The reaction to anticonvulsant medications, termed anticonvulsant hypersensitivity syndrome (AHS), has been linked to the presence of arene oxides. Arene oxides are intermediate metabolites produced by the metabolisation of the drugs by cytochrome P-450 and usually detoxified by epoxide hydroxylase; however, there is evidence that individuals who develop AHS are unable to detoxify arene oxides.26,27

ADRs have been classified as Type A: those that are predictable and dose dependent reactions, including overdose, side effects, and drug interactions (e.g. a gastrointestinal bleed following treatment with non-steroidal anti-inflammatory drugs [NSAIDs]); and Type B, those that are unpredictable, more likely to be dose independent, and may include immunologically mediated drug hypersensitivity or non-immune mediated reactions, thus being considered allergic reactions.1,8 A more extensive classification, the Gell and Coombs system, describes the predominant immune mechanisms that lead to the clinical symptoms of hypersensitivity and is presented in Table 2.19 The table also reflects recent modifications based upon the cells recruited and activated in Type IV reactions.

Table 2: The Gell and Coombs classification system for drug hypersensitivity.
RBC: red blood cell; DRESS: drug rash with eosinophilia and systemic symptoms; SJS/TEN: Stevens-
Johnson syndrome/toxic epidermal necrolysis; Ig: immunoglobulin; Rh: rhesus; AGEP: acute generalised exanthematous pustulosis.

Clinical Presentation

Signs and symptoms of allergic reactions usually occur 1–3 weeks after the first exposure or ingestion of the causative medication and can either be local (caused by contact dermatitis), systemic, or cutaneous. The local erythema, rash, and pruritis associated with contact dermatitis (Type IV) will follow the pattern of contact with the offending substance, e.g. an allergic reaction to a silver dressing or elastic wrap (Figure 1). This type of reaction is more easily identified than an ingested drug, and is effectively treated with discontinuation of the causative solution or material and the application of a topical anti-inflammatory cream.

Figure 1: Contact dermatitis. The distinct line of erythema at the distal leg is indicative of an allergic reaction to the elastic compression used to manage chronic oedema.

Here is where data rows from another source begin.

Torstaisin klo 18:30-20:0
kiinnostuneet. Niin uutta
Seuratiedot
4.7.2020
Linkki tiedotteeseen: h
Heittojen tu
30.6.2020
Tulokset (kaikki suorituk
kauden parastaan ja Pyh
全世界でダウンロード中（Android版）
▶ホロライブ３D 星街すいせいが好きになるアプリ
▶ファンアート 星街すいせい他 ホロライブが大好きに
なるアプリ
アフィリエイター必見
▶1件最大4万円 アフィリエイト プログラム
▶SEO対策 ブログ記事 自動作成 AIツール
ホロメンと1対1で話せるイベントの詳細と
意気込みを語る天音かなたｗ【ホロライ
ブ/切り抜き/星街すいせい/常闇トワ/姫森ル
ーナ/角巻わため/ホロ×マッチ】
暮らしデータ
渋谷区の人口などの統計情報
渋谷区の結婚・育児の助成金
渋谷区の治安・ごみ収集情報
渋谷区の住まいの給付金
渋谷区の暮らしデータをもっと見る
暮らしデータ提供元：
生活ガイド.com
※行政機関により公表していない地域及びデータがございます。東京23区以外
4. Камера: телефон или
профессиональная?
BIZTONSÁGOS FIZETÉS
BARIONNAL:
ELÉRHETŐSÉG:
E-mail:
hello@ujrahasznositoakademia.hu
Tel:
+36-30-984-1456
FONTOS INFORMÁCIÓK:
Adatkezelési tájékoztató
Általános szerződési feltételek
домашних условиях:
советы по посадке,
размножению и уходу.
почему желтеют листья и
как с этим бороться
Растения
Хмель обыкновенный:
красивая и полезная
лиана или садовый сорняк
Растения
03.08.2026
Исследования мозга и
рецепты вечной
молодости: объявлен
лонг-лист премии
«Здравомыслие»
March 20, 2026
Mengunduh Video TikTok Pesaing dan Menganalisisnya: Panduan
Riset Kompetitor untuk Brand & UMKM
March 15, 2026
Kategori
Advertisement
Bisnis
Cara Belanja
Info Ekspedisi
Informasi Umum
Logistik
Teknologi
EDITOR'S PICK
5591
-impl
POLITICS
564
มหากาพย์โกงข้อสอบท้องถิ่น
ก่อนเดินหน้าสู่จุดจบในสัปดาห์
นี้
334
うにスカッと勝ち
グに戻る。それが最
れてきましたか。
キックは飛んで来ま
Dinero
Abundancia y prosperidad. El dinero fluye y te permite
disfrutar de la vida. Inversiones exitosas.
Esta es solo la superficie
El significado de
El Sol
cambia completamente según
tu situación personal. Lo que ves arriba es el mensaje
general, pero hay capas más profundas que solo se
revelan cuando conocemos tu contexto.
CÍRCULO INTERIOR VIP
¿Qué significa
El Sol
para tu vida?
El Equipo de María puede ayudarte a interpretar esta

Typically, the erythematous, maculopapular rash that appears within 1–3 weeks after drug exposure will occur first on the trunk and then spread to the extremities. Urticaria is typically a manifestation of a Type I allergic reaction; however, it may also appear with Type III or pseudo-allergic reactions.19

Systemic symptoms vary from mild to severe, and can involve the liver, kidneys, lungs, bone marrow, and other autoimmune phenomena.20,22 The most common syndromes involving both systemic and cutaneous events are listed in Table 3. Warning signs of a severe life-threatening reaction due to cardiovascular collapse include urticaria, laryngeal or upper airway oedema, wheezing, and hypotension.19 Fever, mucous membrane lesions, lymphadenopathy, joint tenderness and swelling, and abnormal respiratory examination are also signs of serious systemic reactions.

Table 3: Drug hypersensitivity reactions based on severity of symptoms.
MPE: maculopapular exanthemas; SJS: Stevens-Johnson syndrome; EM: erythema multiforme; FDE: fixed drug eruption; DRESS: drug rash with eosinophilia and systemic symptoms; TEN: toxic epidermal necrolysis; SDRIFE: symmetrical drug related intertriginous and flexural exanthema; GI: gastrointestinal.

Cutaneous reactions can also vary from mild itching to severe syndromes such as SJS, TEN, DRESS, or acute generalised exanthematous pustulosis (AGEP). Serious cutaneous adverse reactions are associated with a high rate of morbidity and mortality (Table 4).1

Table 4: Severe cutaneous adverse reactions.

SJS and TEN begin with a fever, sore throat, and stinging eyes for 1–3 days, followed by mucosal lesions involving conjunctive, oral and genital mucosa, trachea, bronchi, and gastrointestinal tract. Cutaneous lesions develop next with erythematous macules, progressing to flaccid blisters that tear easily (Figure 2).28 Because of the target appearance and two zones of colour, these initial lesions are referred to as targetoid lesions;29 they involve almost all of the body, including the head, anterior and posterior trunk, upper and lower extremities, and may also progress to the lower back and gluteal region. Signs of impending severe cutaneous reactions are skin pain, epidermolysis, and a positive Nikolsky sign (slight rubbing of the skin causing epidermal/ dermal separation).30

Figure 2A: Sloughing blisters on the skin of a patient with toxic epidermal necrolysis.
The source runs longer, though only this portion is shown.